Milsevic and Brenna glared at one another.

“What are you saying, Captain?” she said at last.

“You got a second chance to do your job right, Ms. Kennedy. Just give me the same chance.”

Brenna's eyes softened. “But why didn't you mention the phone call to the Harnetts?”

“I have my reasons.”

The comment seemed weighted, and it brought the conversation to a dead stop. Milsevic looked suddenly self-conscious, as if he'd said more than he intended. “I'm gonna get out of your way now,” he said. “I know you've had a long night. Try to get some sleep.”

He cocked a thumb over his shoulder, toward the bedroom window. Beyond the closed blinds, another blue flash tore the darkness across the street. “We'll make sure you're informed of any significant developments. I'll let myself out.”

Brenna sat on the bed as soon as Milsevic left the room. She reached for her favorite goose-down pillow, but came up empty. It was on its way to the crime lab, along with the headboard slug and the one that had creased her skull, pierced the pillow, and ended up on the floor under the bed like a dropped M&M. Taylor sat beside her, looking to Christensen for reassurance. Christensen looked to Brenna for the same, but she looked away.

“Bren, you can walk away from all this,” he said.

She shook her head. “Like it or not, I'm in the middle of it.”

He knelt at the edge of the bed. “No, Bren,
we're
in the middle of it. Again.”

“I know,” she said.

Christensen waited for a sign, some expression or words that suggested remorse at having brought her family to the edge of tragedy. What Brenna said, though, was, “What do you think Milsevic's up to?”

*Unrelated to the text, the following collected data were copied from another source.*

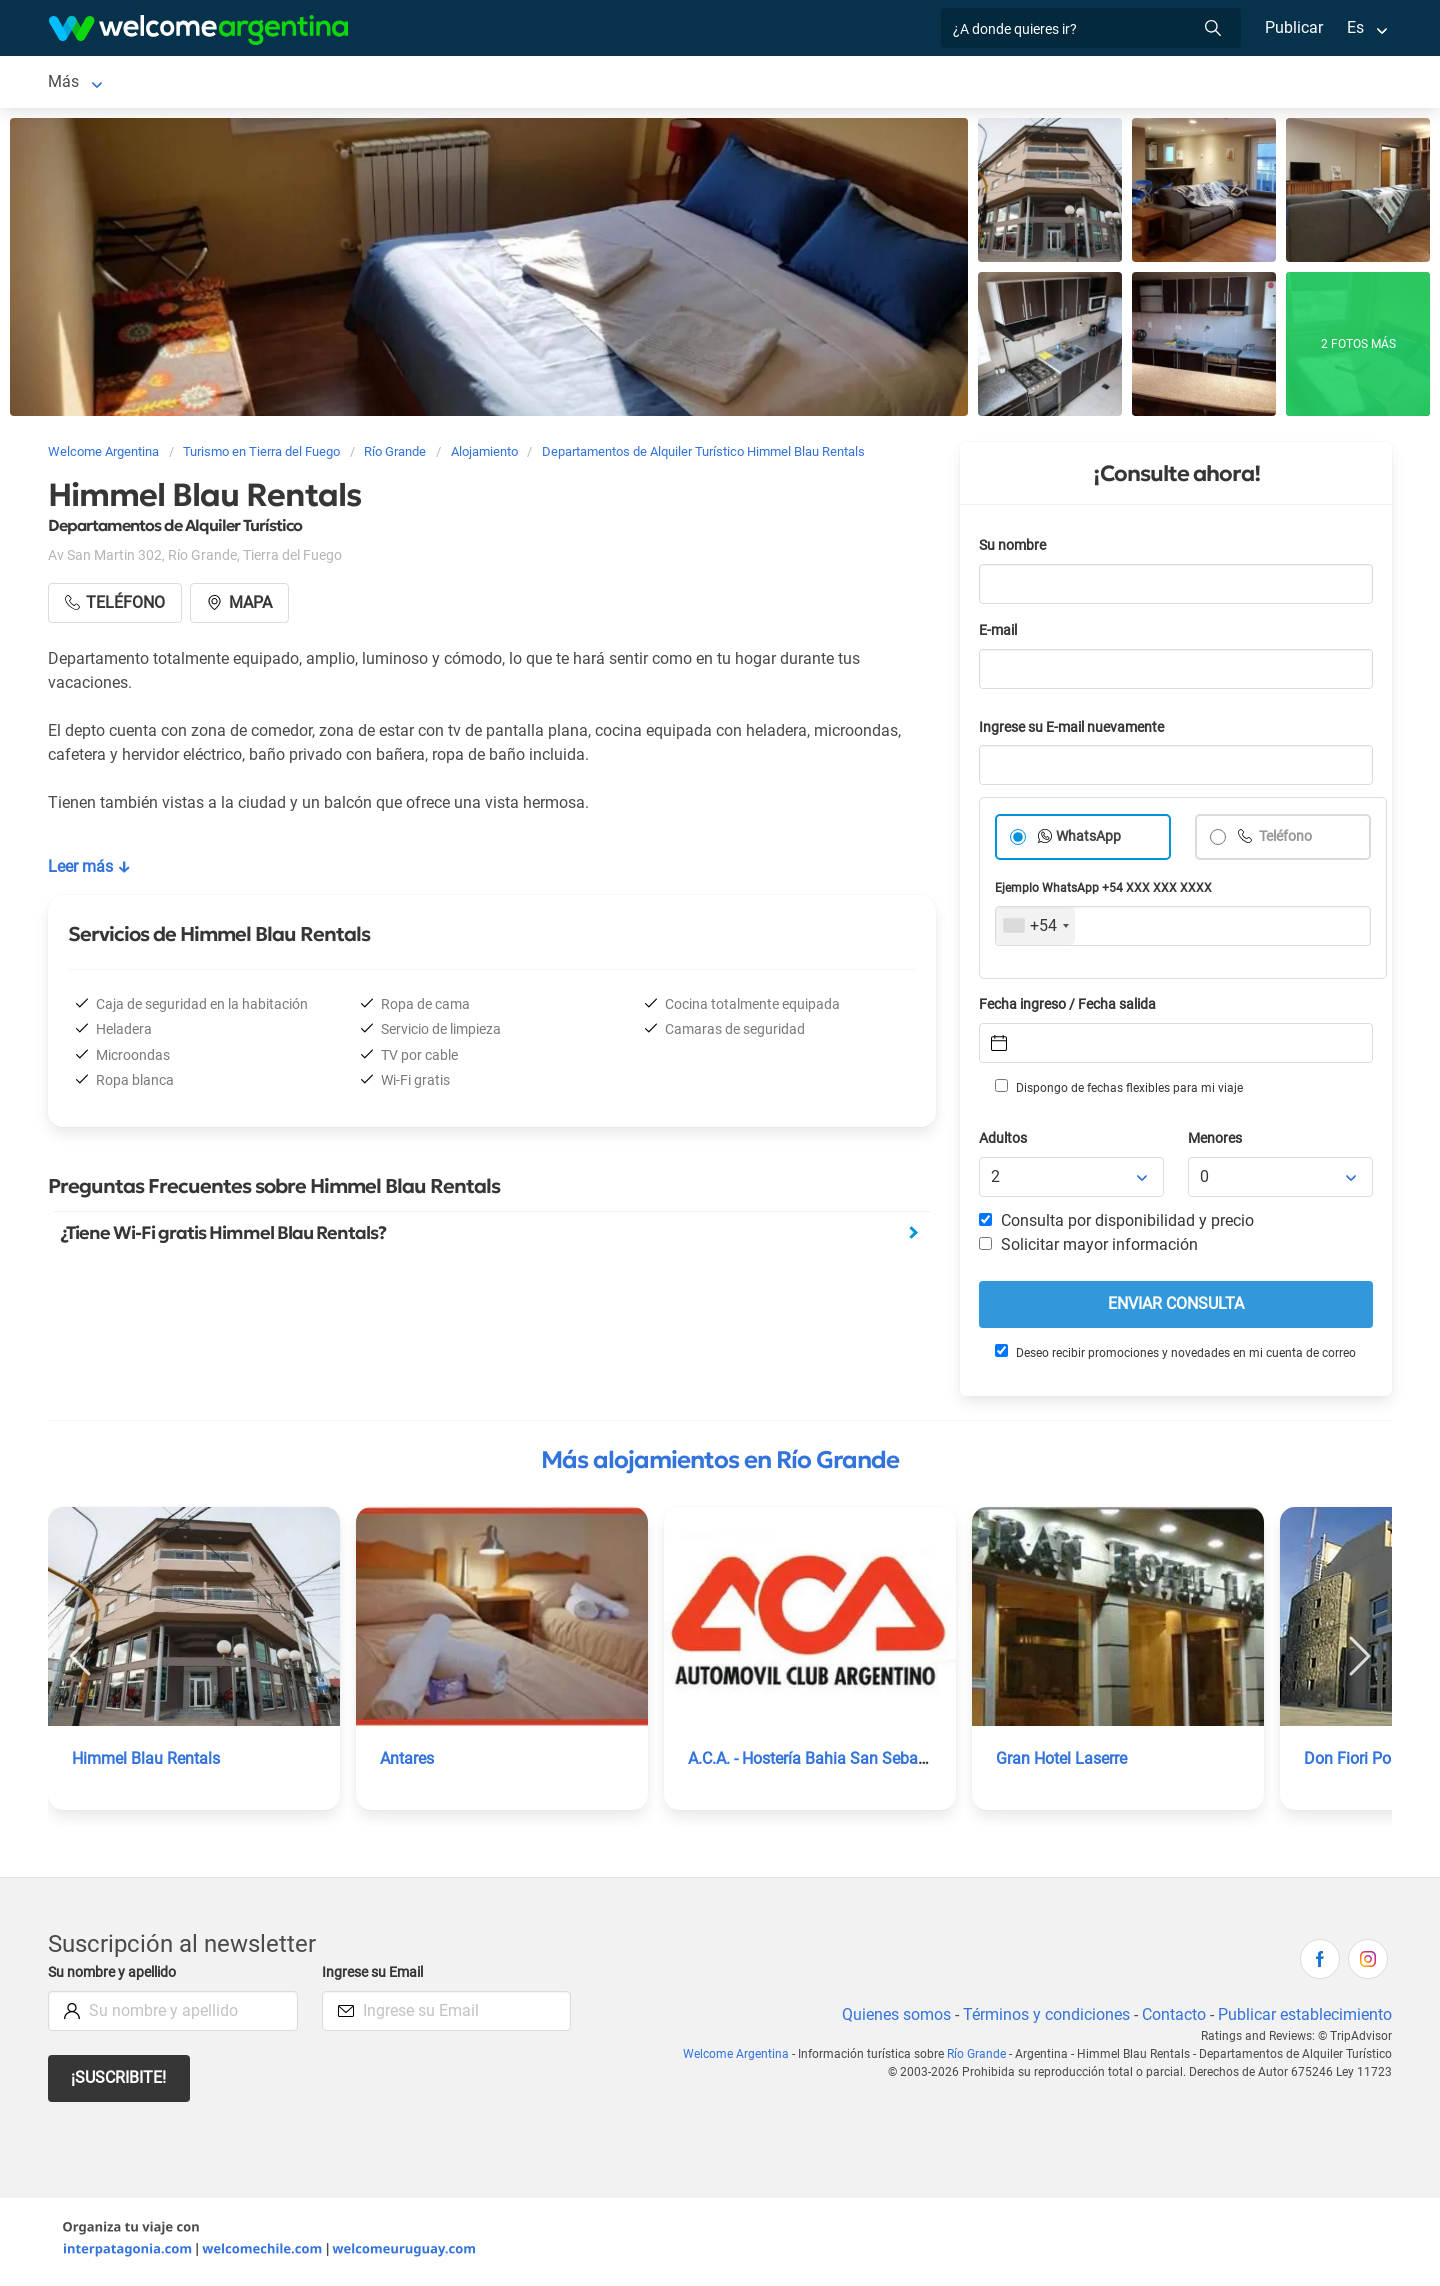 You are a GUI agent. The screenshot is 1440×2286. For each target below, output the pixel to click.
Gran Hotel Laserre (1063, 1762)
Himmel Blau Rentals (147, 1762)
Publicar (1293, 27)
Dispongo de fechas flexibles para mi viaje (1117, 1091)
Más (1104, 83)
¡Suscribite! (119, 2081)
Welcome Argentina (743, 2058)
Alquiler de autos (379, 83)
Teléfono (1286, 840)
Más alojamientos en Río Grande (720, 1464)
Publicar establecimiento (1304, 2018)
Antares (408, 1762)
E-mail (1000, 634)
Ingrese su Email (375, 1976)
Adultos (1004, 1142)
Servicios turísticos (530, 83)
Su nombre (1014, 549)
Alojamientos (209, 83)
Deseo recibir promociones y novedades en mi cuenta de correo (1174, 1356)
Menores (1216, 1142)
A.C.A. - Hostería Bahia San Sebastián (823, 1762)
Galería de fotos (1008, 83)
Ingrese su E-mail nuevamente (1077, 731)
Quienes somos (890, 2018)
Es (1355, 27)
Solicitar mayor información (1088, 1248)
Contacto (1171, 2018)
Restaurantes (669, 83)
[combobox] (1035, 930)
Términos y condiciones (1042, 2018)
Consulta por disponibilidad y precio (1117, 1224)
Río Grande (87, 83)
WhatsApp (1089, 840)
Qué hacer (776, 83)
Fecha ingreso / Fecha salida (1071, 1008)
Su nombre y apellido (116, 1976)
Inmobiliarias (882, 83) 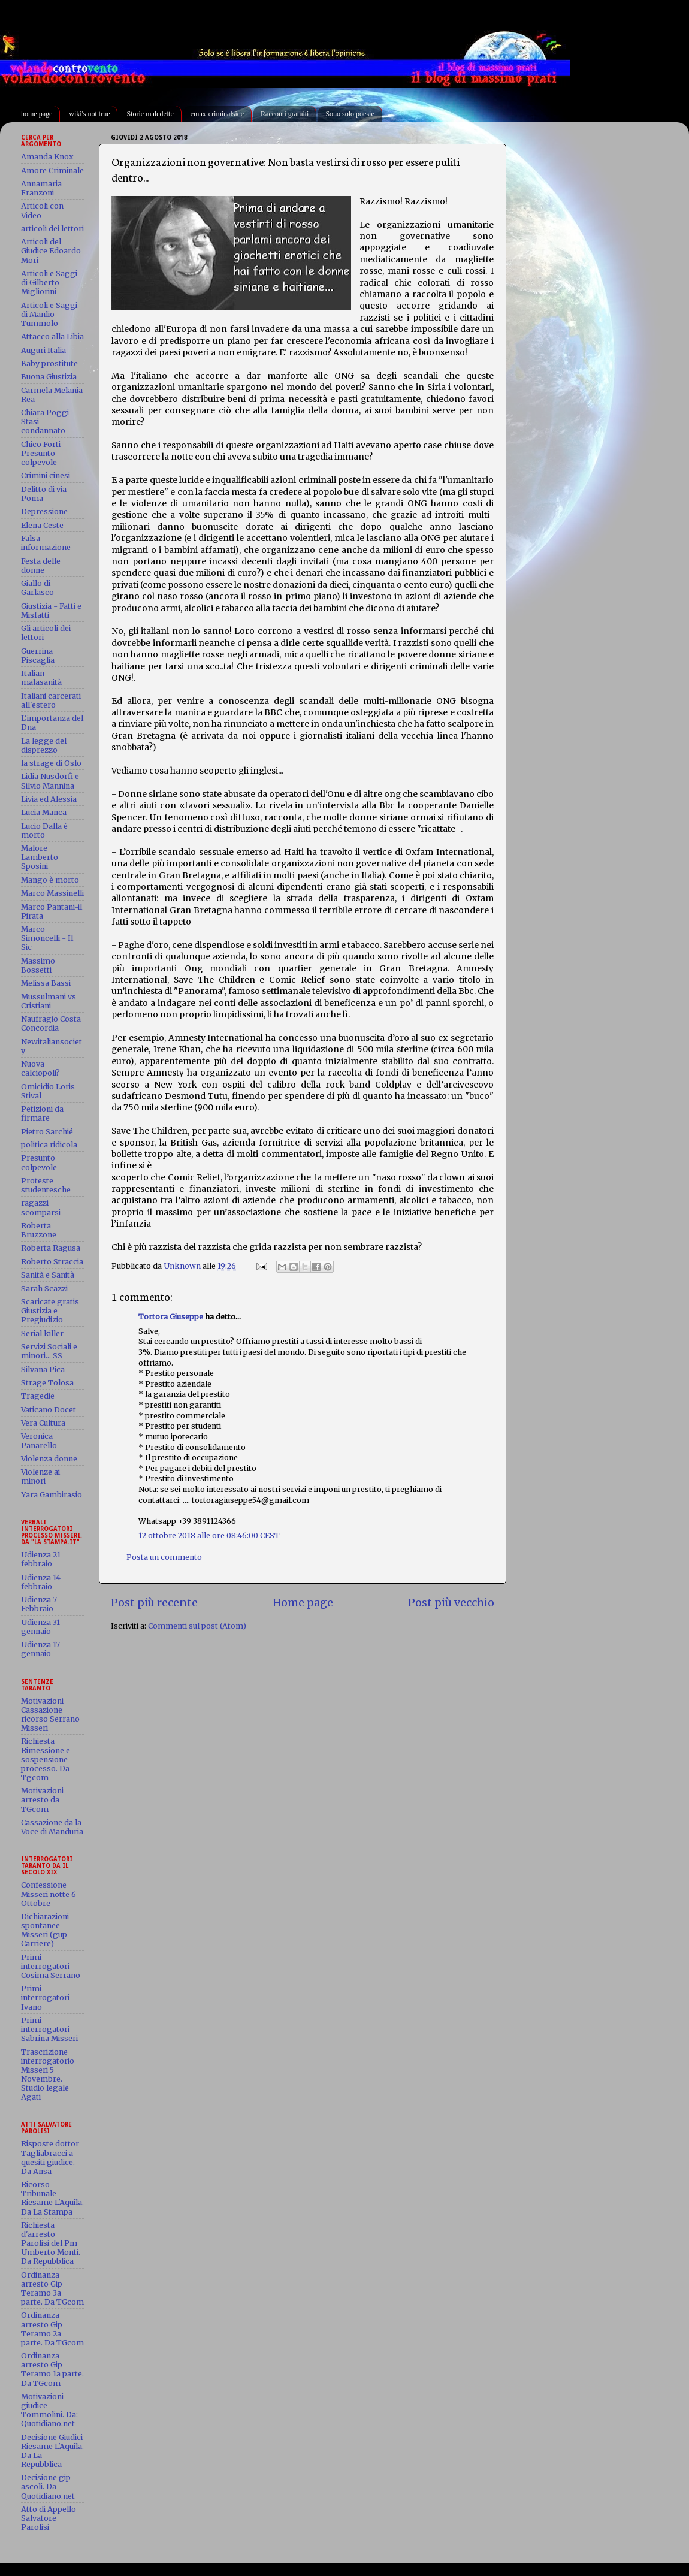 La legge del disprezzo (44, 745)
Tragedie (38, 1395)
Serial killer (42, 1333)
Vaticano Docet (48, 1409)
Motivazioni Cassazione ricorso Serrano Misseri (50, 1714)
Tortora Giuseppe (170, 1316)
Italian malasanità (41, 678)
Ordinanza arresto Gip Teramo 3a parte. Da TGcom (52, 2288)
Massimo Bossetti (38, 965)
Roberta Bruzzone (38, 1230)
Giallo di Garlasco (37, 588)
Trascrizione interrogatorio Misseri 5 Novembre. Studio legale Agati (47, 2074)
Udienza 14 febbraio (41, 1582)
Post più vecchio (451, 1602)
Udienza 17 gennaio (40, 1649)
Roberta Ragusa (50, 1247)
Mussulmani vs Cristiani (48, 1001)
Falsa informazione (46, 543)
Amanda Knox (47, 156)
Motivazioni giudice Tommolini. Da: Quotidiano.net (49, 2410)
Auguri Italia (43, 350)
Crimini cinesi (45, 475)
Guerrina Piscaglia (38, 656)
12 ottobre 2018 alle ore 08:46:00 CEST (209, 1535)
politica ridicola (49, 1144)
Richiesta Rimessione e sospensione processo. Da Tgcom (45, 1759)
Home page (303, 1602)
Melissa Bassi (46, 983)
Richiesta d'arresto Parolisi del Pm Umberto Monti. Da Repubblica (50, 2243)
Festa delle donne (41, 566)
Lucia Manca (44, 812)
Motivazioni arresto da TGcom (42, 1799)
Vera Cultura (43, 1422)
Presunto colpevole (39, 1162)
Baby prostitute (49, 363)
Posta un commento (164, 1557)
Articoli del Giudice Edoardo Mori (51, 250)
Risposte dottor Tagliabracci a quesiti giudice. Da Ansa (50, 2157)
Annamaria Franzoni (41, 188)
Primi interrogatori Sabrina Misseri (49, 2029)
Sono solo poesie (349, 114)
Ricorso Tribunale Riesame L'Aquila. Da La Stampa (52, 2198)
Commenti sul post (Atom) (197, 1625)
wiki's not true (89, 114)
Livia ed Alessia (49, 799)
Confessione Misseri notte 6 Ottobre (48, 1893)
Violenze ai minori (40, 1476)
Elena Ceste (42, 525)
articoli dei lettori (52, 228)
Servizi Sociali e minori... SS (49, 1351)
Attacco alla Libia (52, 336)
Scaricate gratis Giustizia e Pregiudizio (50, 1310)
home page (36, 114)
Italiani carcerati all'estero (51, 700)
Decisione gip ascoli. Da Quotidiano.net (48, 2486)
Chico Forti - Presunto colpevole (44, 453)
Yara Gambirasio (51, 1494)
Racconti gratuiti (285, 114)
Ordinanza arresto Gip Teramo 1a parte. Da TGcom (52, 2369)
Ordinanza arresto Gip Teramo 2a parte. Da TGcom (52, 2329)
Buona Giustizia (49, 376)
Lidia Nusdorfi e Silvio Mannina (50, 781)
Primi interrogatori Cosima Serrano (50, 1966)
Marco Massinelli (52, 893)
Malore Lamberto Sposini (39, 857)
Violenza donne (49, 1458)
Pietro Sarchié (47, 1131)
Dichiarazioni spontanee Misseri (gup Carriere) (45, 1930)
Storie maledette (149, 114)
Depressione (44, 511)
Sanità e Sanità (47, 1274)
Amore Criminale (52, 170)
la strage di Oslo (51, 763)
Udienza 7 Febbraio (39, 1604)
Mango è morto (50, 879)
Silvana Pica (43, 1369)
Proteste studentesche (46, 1185)
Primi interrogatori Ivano (45, 1997)
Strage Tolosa (47, 1382)
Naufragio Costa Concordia (51, 1023)
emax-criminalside (217, 114)
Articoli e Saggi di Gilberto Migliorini (49, 282)
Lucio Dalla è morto (44, 830)
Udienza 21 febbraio (41, 1559)
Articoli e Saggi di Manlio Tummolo (49, 314)
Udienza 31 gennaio (40, 1627)
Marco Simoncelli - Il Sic (47, 938)
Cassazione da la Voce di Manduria (52, 1827)
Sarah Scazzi (44, 1288)
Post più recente (154, 1602)
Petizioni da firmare (42, 1113)
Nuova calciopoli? (40, 1068)
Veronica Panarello (39, 1440)
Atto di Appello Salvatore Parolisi (48, 2518)
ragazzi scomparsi (41, 1207)
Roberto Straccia (52, 1261)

Annie burst through the bedroom door, energized after pestering the cops and paramedics downstairs for the past ninety minutes. The alarm clock distracted her. “12:48! Wait till I tell Julie. This is the coolest night ever.”

Then Annie's eyes found the headboard of the bed. Her unshakable bravado crumbled, if only for a moment, as she stared open-mouthed at the shattered wood. Tonight, reassurances wouldn't be enough. He needed to focus on both kids during the next twenty-four hours, to give them the tools they needed to understand and deal with the trauma.

“This was a pretty scary night, huh, guys?”

Taylor nodded. Annie shrugged.

“What say we go downstairs to make some hot chocolate before we all go back to bed? I'm buying.”

“Marshmallows?” Annie said.

Christensen nodded. “Taylor? You in?”

The boy shook his head.

“It's OK if you want to stay here with your mom. I'll bring it up to you.”

“Then marshmallows for me, too,” Taylor said.

“Check. Back in a jiffy,” Christensen said. “Want one, Bren? You should be part of this.”

She offered a distracted nod.

“Four HoChos,” Christensen said, pretending to scribble on an order pad. “I'll bring them up and we can all sit here in bed and talk.”

Annie bolted through the bedroom door and down the stairs. Christensen heard her drop to the landing with a thud, then jump the remaining six steps to the first floor. She was already rattling pans downstairs before he was even through the door. Behind him, he heard Taylor's melancholy voice.

“Mom?”

He turned and saw the boy lay his head in Brenna's lap, facing up into his mother's eyes. She stroked his hair, tucking a curled red strand behind his ear. Christensen moved on down the hall, but stopped at the top of the stairs to listen for Taylor's follow-up. It came in a voice wavering with uncertainty and need: “If anything happens to you, and you guys aren't married, can I still live with Jim?”